Ask at trials who people recommend. Watch who is winning and ask who trained them. The community will point you toward qualified instruction.
Choose Your Dog Carefully
Not every dog herds. Not every herding dog trials. The genetic component of herding ability is real; dogs either have the instinct or they do not, and instinct alone is insufficient for competitive success.
If you want a Border Collie (the dominant breed in USBCHA trials), research bloodlines. Visit working farms. See parents in action. A well-bred puppy from working lines costs more than a pet-bred puppy but carries genetic advantages that matter enormously over a competitive career.
If you have an existing dog of a herding breed, an instinct test can reveal whether herding work is worth pursuing. Not every German Shepherd or Australian Shepherd or Collie has retained working ability across generations of pet breeding.
Start With Lessons, Not Trials
Too many handlers enter trials before they are ready. The experience is discouraging for them, stressful for their dogs, and frustrating for judges who must evaluate teams that clearly need more training.
“I see teams at Started that should still be in lessons,” admitted a judge I spoke with. “They think entering will motivate them to train harder. But they just fail publicly and quit the sport.”
My recommendation: take lessons until your trainer says you are ready for trials. Then continue taking lessons while you compete. Trial experience supplements training; it does not replace it.
Understanding Class Progression
Familiarize yourself with the class system before entering. Know what Started requires, what Pro-Novice adds, and what Open demands. Map out a realistic timeline for progression. Most handlers spend years moving from first trial to Open qualification. Rushing damages dogs and discourages handlers.
The First-Timer Experience
Once you understand how scoring works, you can appreciate what differentiates a winning run from a struggling one.
Your first trial will be overwhelming. Too much happening, too much you do not understand, too many people who seem to know things you do not. This is normal.
I remember my first trial as a spectator. I watched three runs before I understood what the panels were for. I asked a handler a question that was apparently so basic she looked at me like I had asked which direction the sky was. I left that day with more questions than answers.
But I came back. Each trial taught me something. Each conversation filled gaps in my understanding.

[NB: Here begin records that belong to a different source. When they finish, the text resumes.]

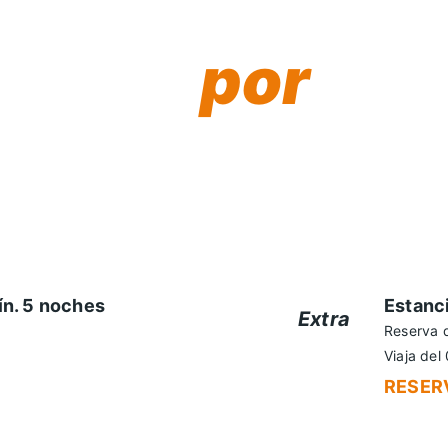
untos,
por
 semana. Alarga tu
sigue un descuento
ín. 5 noches
Estanci
Extra
Reserva 
+5%
Viaja del
RESERV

Each year, the sport revealed more of itself.
That process is available to you. Show up. Watch. Ask questions between runs. Accept that learning takes time. As your understanding deepens, the handler-dog partnership becomes visible in ways that novice eyes cannot perceive.
The trial community is welcoming to newcomers who approach with respect and genuine interest. It is less welcoming to people who demand explanations during runs or assume they understand more than they do. Humility serves newcomers well.
What You Will Find
If you attend trials consistently, you will find a community unlike any other in the dog world. People who travel hours for the chance to work sheep for fifteen minutes. Dogs that live for the moment they see stock. Partnerships built over years of shared effort.

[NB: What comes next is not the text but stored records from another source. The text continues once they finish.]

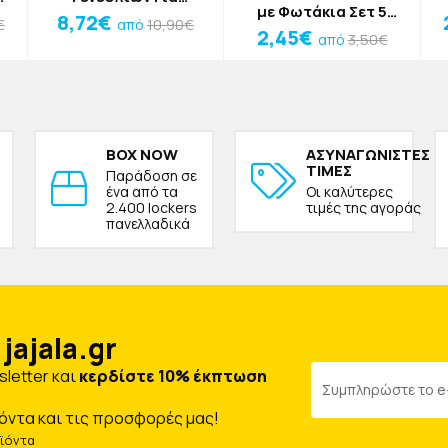
με Φωτάκια Σετ 5
Φωτογραφίες Δάσος 2
8,72€
€
10,90€
από
Τεμαχίων Πολύχρωμο
120x80cm
2,45€
3,50€
από
BOX NOW
ΑΣΥΝΑΓΩΝΙΣΤΕΣ
ΤΙΜΕΣ
Παράδοση σε
ένα από τα
Οι καλύτερες
2.400 lockers
τιμές της αγοράς
πανελλαδικά
jajala.gr
letter και
κερδίστε 10% έκπτωση
όντα και τις προσφορές μας!
οϊόντα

You will also find frustration, occasional controversy, and the inevitable politics that attend any competitive endeavor. No community is perfect. But the herding trial community has preserved working traditions across generations and continues to select for dogs that can actually do the job their ancestors were bred for.
Whether you compete or simply watch, attending trials connects you to something older and more meaningful than most dog activities offer. The work being done on those fields matters. It has mattered for centuries. It will continue to matter after everyone currently competing has retired.
Your first trial is an entry point. What you do with that entry is up to you.